Os Estados Unidos retomaram formalmente as operações na sua embaixada em Caracas na segunda-feira, reabrindo uma presença diplomática na Venezuela pela primeira vez desde 2019, à medida que a administração Trump avança o seu plano mais amplo para o país.
“Hoje resumimos formalmente as operações na Embaixada dos EUA em Caracas, marcando um novo capítulo na nossa presença diplomática na Venezuela”, anunciou o Departamento de Estado na segunda-feira.
“A retomada das operações na Embaixada dos EUA em Caracas é um marco fundamental na implementação do plano trifásico do presidente para a Venezuela e fortalecerá nossa capacidade de nos envolvermos diretamente com o governo interino da Venezuela, a sociedade civil e o setor privado.”
A reabertura segue-se à chegada em janeiro da Embaixadora dos EUA Laura F. Dogu a Caracas como encarregada de negócios.
“A equipe do Embaixador Dogu está restaurando o prédio da chancelaria da Embaixada dos EUA em Caracas para se preparar para o retorno total do pessoal o mais rápido possível e a eventual retomada dos serviços consulares”, acrescentou o Departamento de Estado.
A bandeira dos EUA tremula na embaixada dos EUA em Caracas em 14 de março de 2026, dez dias após a restauração das relações diplomáticas após a captura do líder deposto Nicolás Maduro num ataque militar dos EUA. AFP via Getty Images
As autoridades não deram um cronograma para quando os serviços públicos serão totalmente reiniciados.
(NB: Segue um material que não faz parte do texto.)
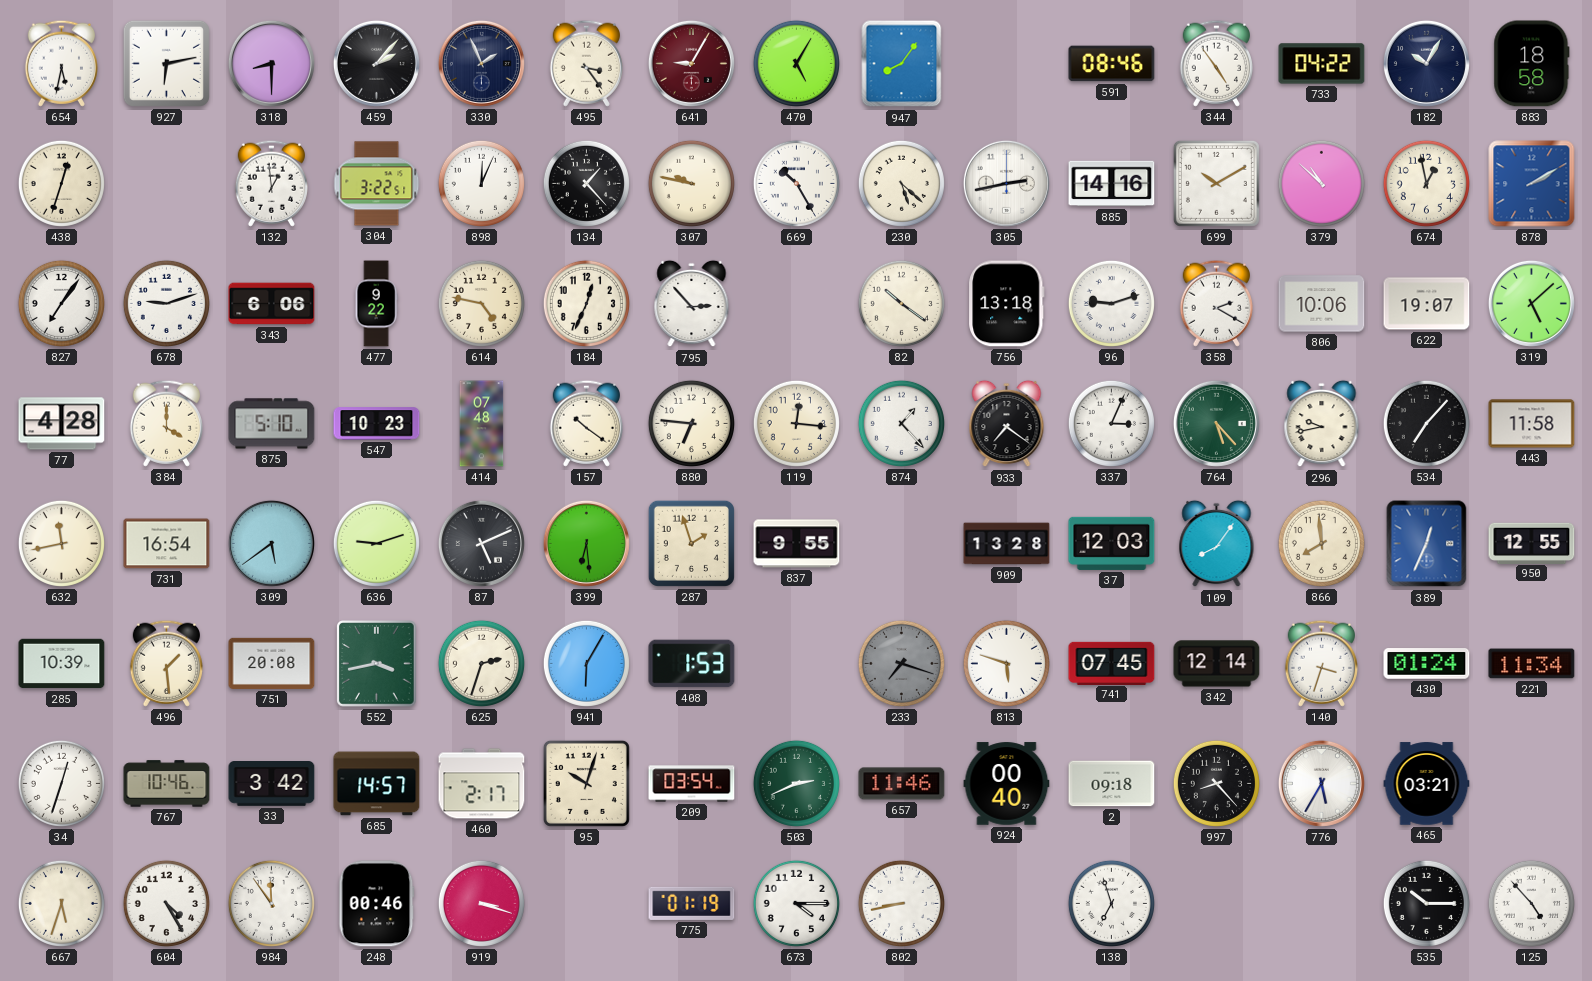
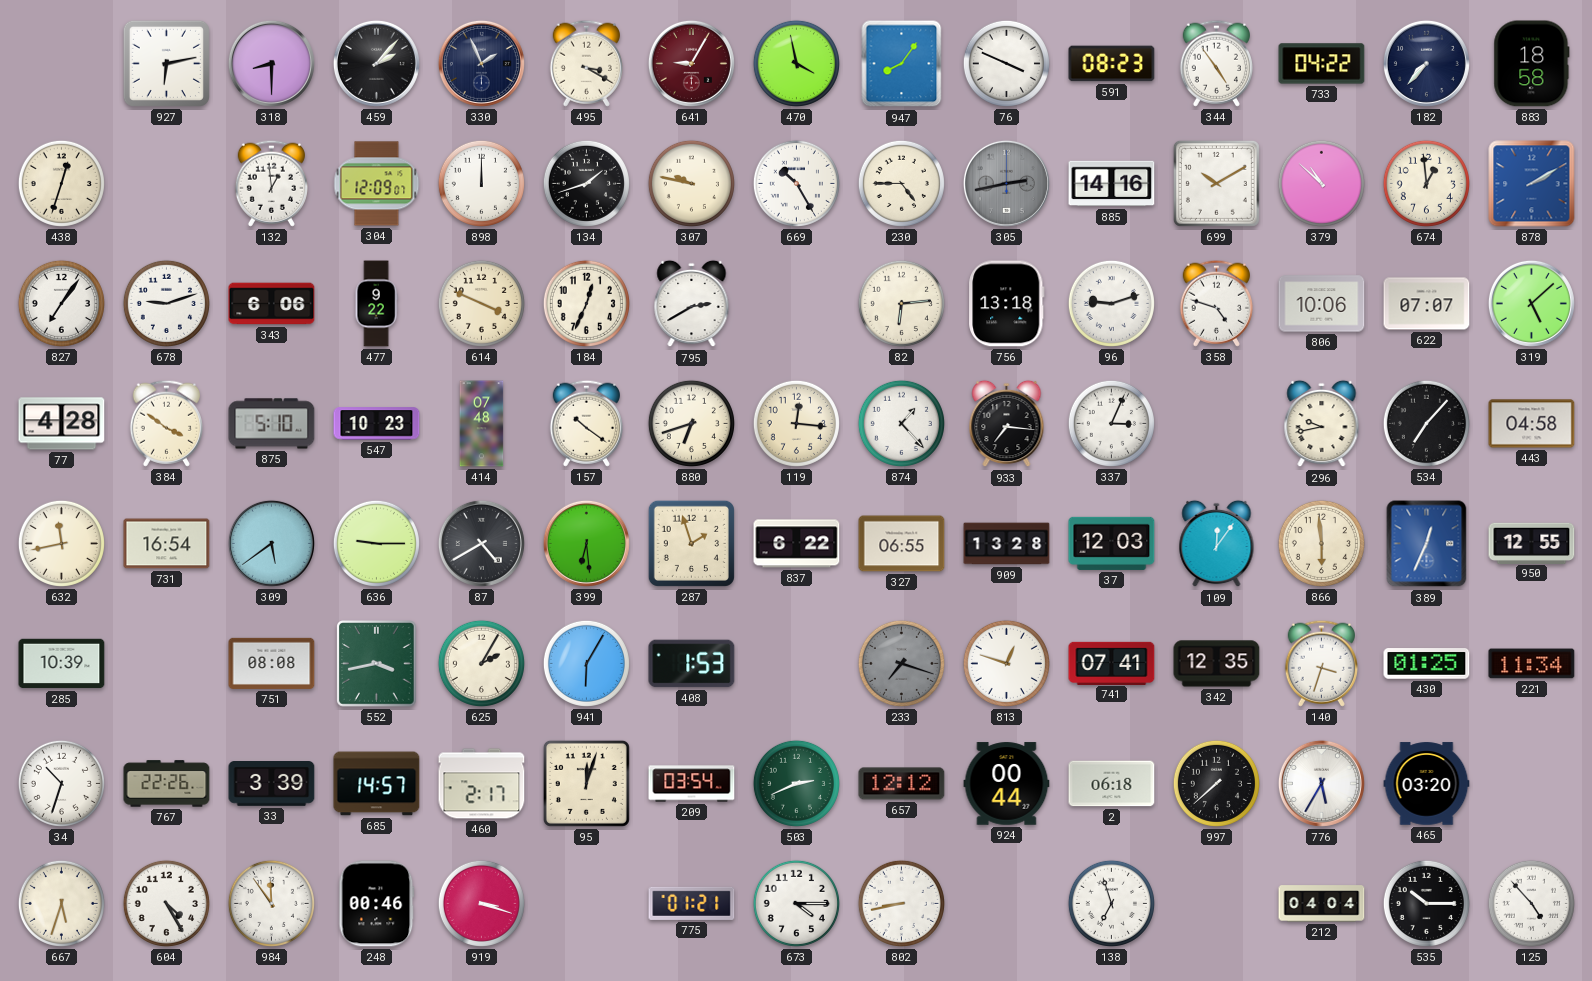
654: 5:32 -> none
495: 3:24 -> 3:20
470: 5:05 -> 3:58
76: none -> 3:49
591: 08:46 -> 08:23
182: 10:05 -> 7:37
304: 3:22 -> 12:09
898: 12:04 -> 12:00
134: 1:23 -> 1:42
230: 5:22 -> 4:45
305 dial: white -> grey
674: 12:58 -> 12:59
614: 4:47 -> 3:49
795: 2:53 -> 2:40
82: 10:21 -> 6:14
358: 2:20 -> 4:48
622: 19:07 -> 07:07
384: 4:00 -> 3:51
880: 6:46 -> 6:42
933: 7:21 -> 7:16
764: 5:23 -> none
443: 11:58 -> 04:58
636: 9:12 -> 9:15
87: 5:11 -> 4:40
837: 9:55 -> 6:22
327: none -> 06:55
109: 8:06 -> 12:06
866: 7:59 -> 5:59
496: 1:29 -> none
751: 20:08 -> 08:08
625: 2:33 -> 2:05
813: 5:48 -> 12:48
741: 07:45 -> 07:41
342: 12:14 -> 12:35
430: 01:24 -> 01:25
34: 12:33 -> 10:33
767: 10:46 -> 22:26
33: 3:42 -> 3:39
95: 10:03 -> 12:03
657: 11:46 -> 12:12
924: 00:40 -> 00:44
2: 09:18 -> 06:18
997: 8:23 -> 7:38
465: 03:21 -> 03:20
775: 01:19 -> 01:21
212: none -> 04:04
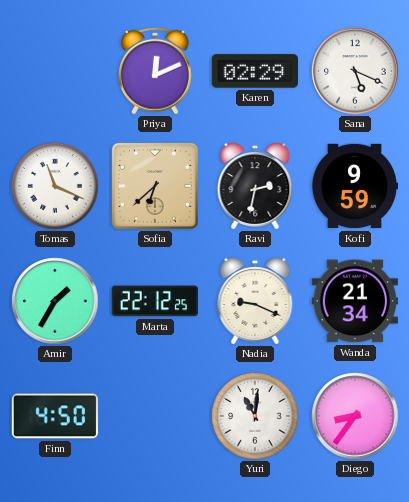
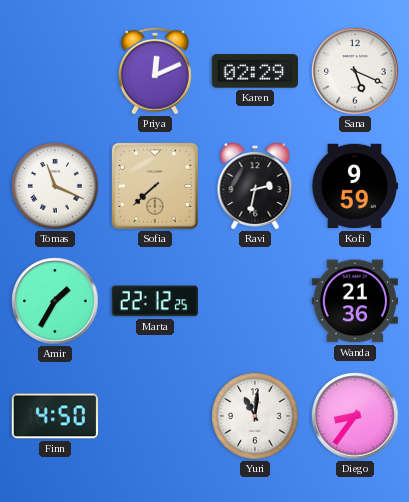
Sofia: 6:38 -> 7:38
Nadia: 9:19 -> none
Wanda: 21:34 -> 21:36
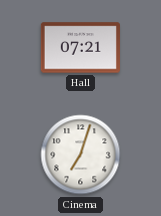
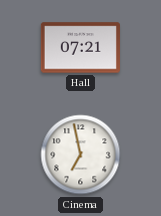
Cinema: 7:03 -> 6:58
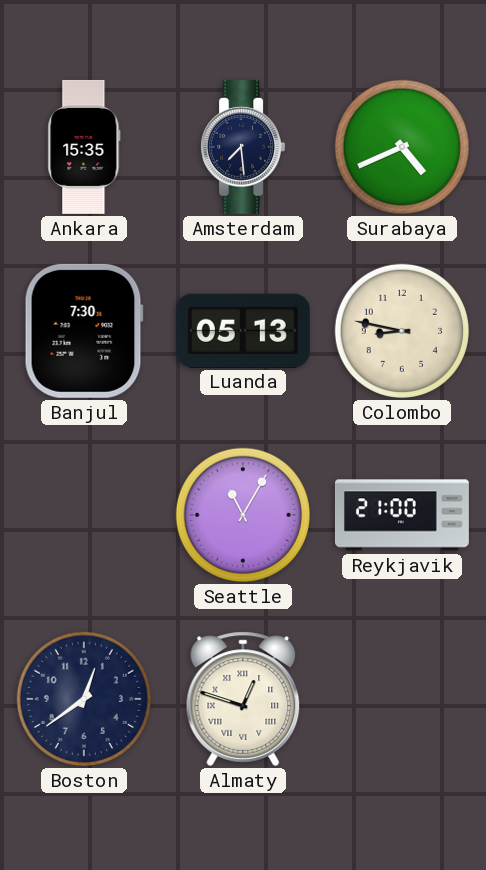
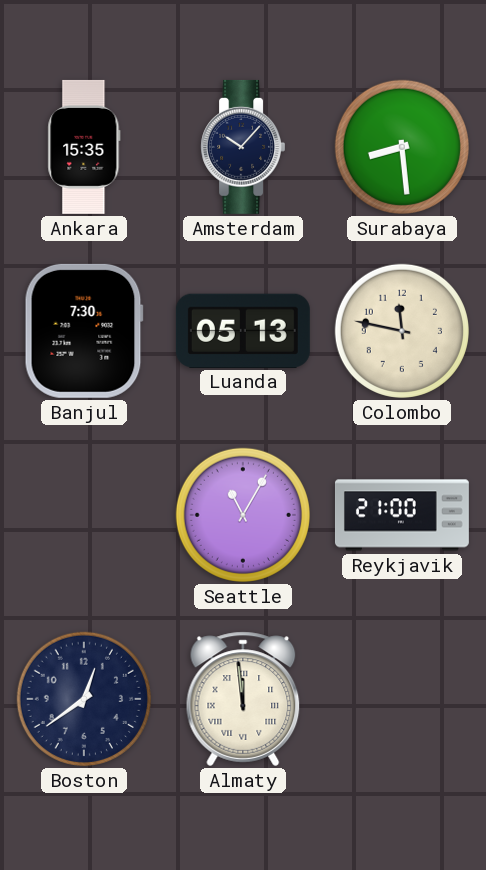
Amsterdam: 7:29 -> 10:07
Surabaya: 4:41 -> 8:29
Colombo: 8:47 -> 11:47
Almaty: 12:48 -> 11:59
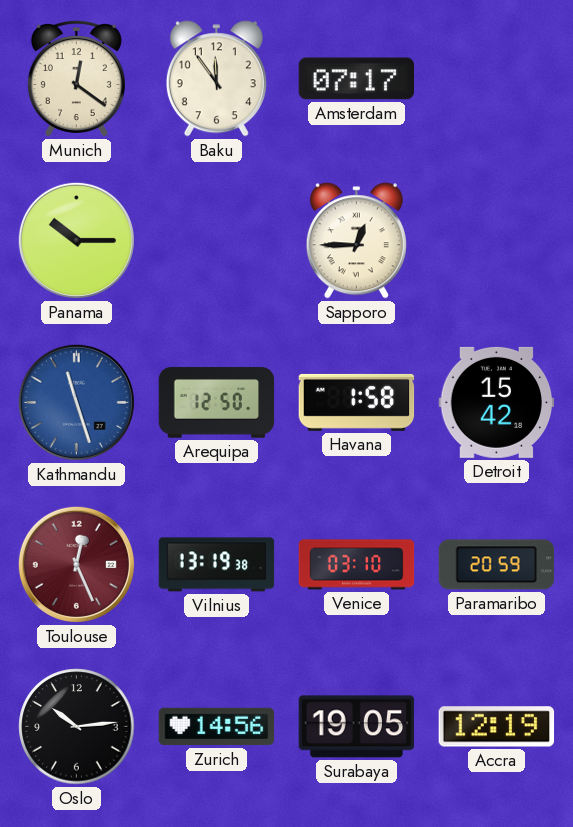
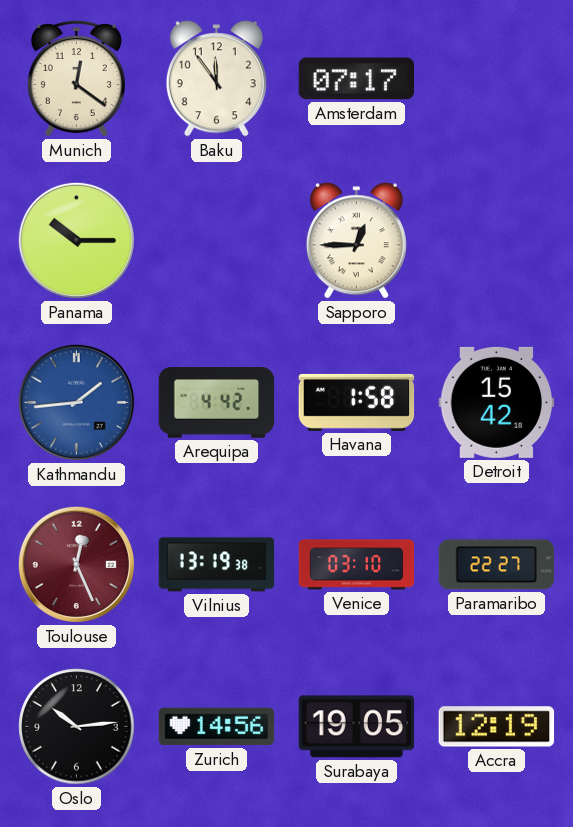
Kathmandu: 11:27 -> 1:44
Arequipa: 12:50 -> 4:42
Paramaribo: 20:59 -> 22:27
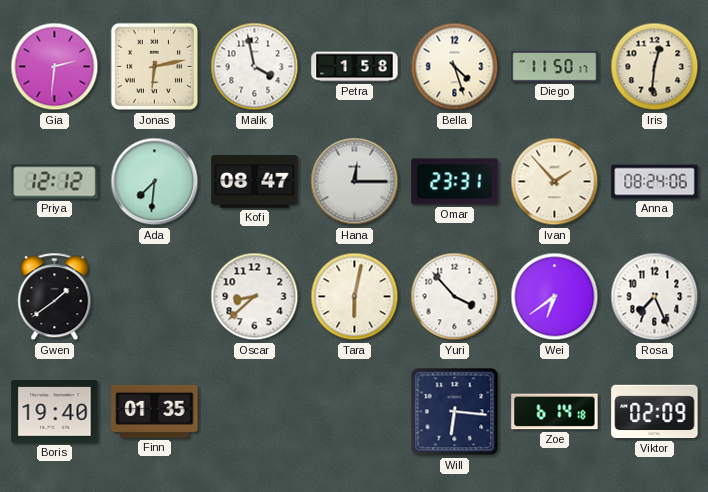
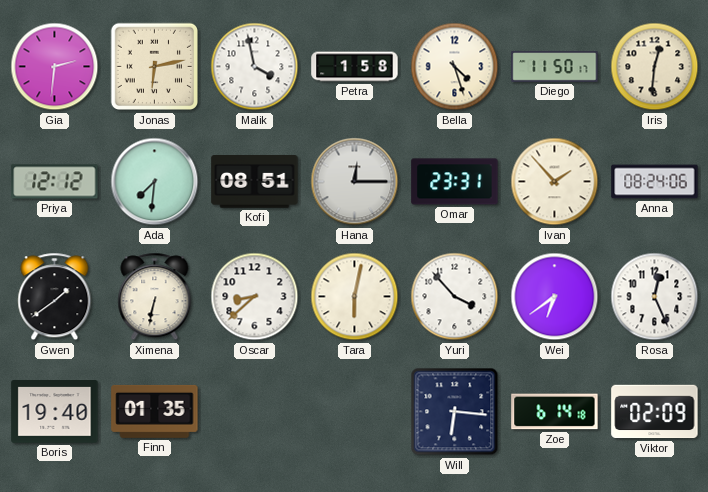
Kofi: 08:47 -> 08:51
Ximena: none -> 6:32
Rosa: 7:26 -> 12:26
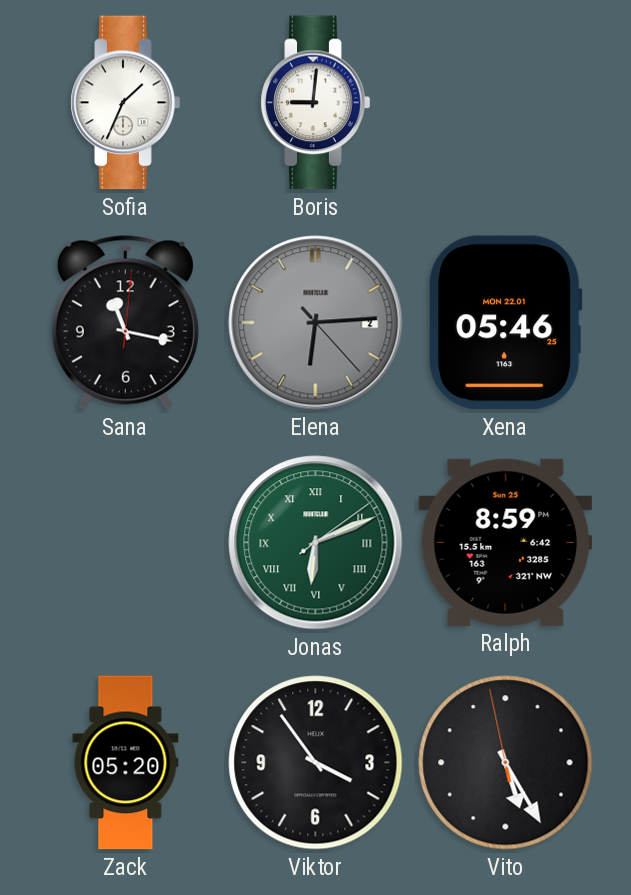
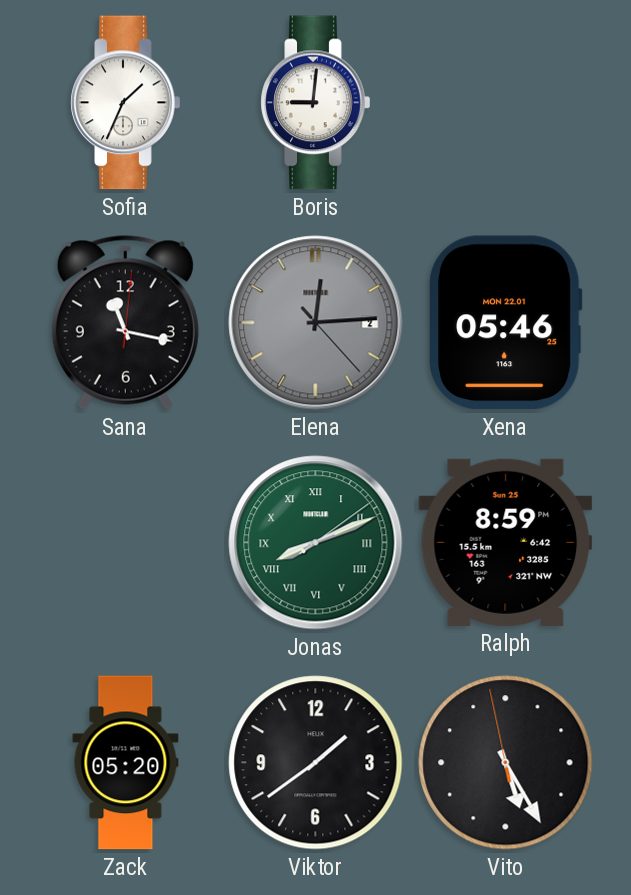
Elena: 6:14 -> 12:14
Jonas: 6:11 -> 8:11
Viktor: 3:54 -> 1:39
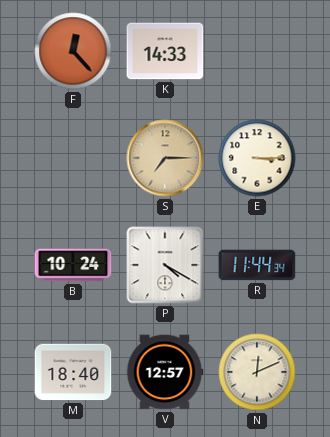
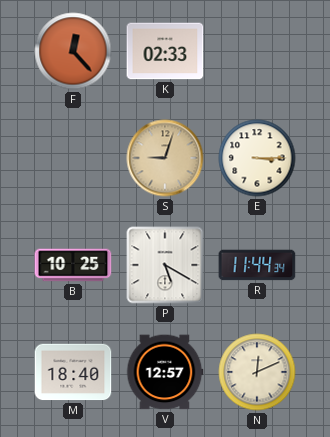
K: 14:33 -> 02:33
S: 7:15 -> 9:03
B: 10:24 -> 10:25
P: 4:20 -> 5:20
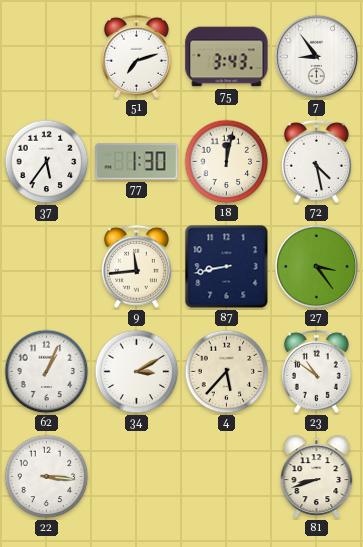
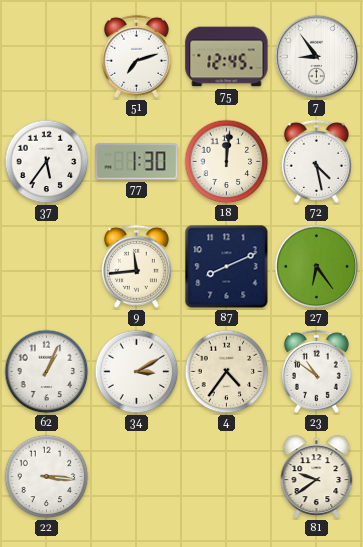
75: 3:43 -> 12:45
18: 12:02 -> 12:01
87: 8:43 -> 8:11
27: 3:24 -> 6:24
4: 5:37 -> 4:36
81: 8:42 -> 9:39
A medida ocorre no momento em que a presidente em exercício, Delcy Rodríguez, consolida o poder após a captura de Nicolás Maduro em janeiro, num ataque dos EUA. Rodríguez foi elogiado por Trump pelas medidas que abrem a indústria petrolífera da Venezuela ao investimento dos EUA, ao mesmo tempo que anuncia uma amnistia de prisioneiros que, segundo grupos de direitos humanos, continua a ser demasiado limitada.
“Trabalhamos muito bem com a Venezuela”, disse Trump durante uma reunião de gabinete na Casa Branca na quinta-feira. “A Venezuela está melhor agora do que nunca na história do seu país, e é uma espécie de joint venture, mas os Estados Unidos ganharam muito dinheiro.”
Trump observa o desenrolar da captura do presidente venezuelano Nicolás Maduro em Washington, Estados Unidos, em 3 de janeiro de 2026. Anadolu via Getty Images
Desde março de 2019, durante a primeira administração Trump, as relações com os EUA eram geridas através da Unidade de Assuntos da Venezuela, sediada na Embaixada dos EUA em Bogotá, Colômbia.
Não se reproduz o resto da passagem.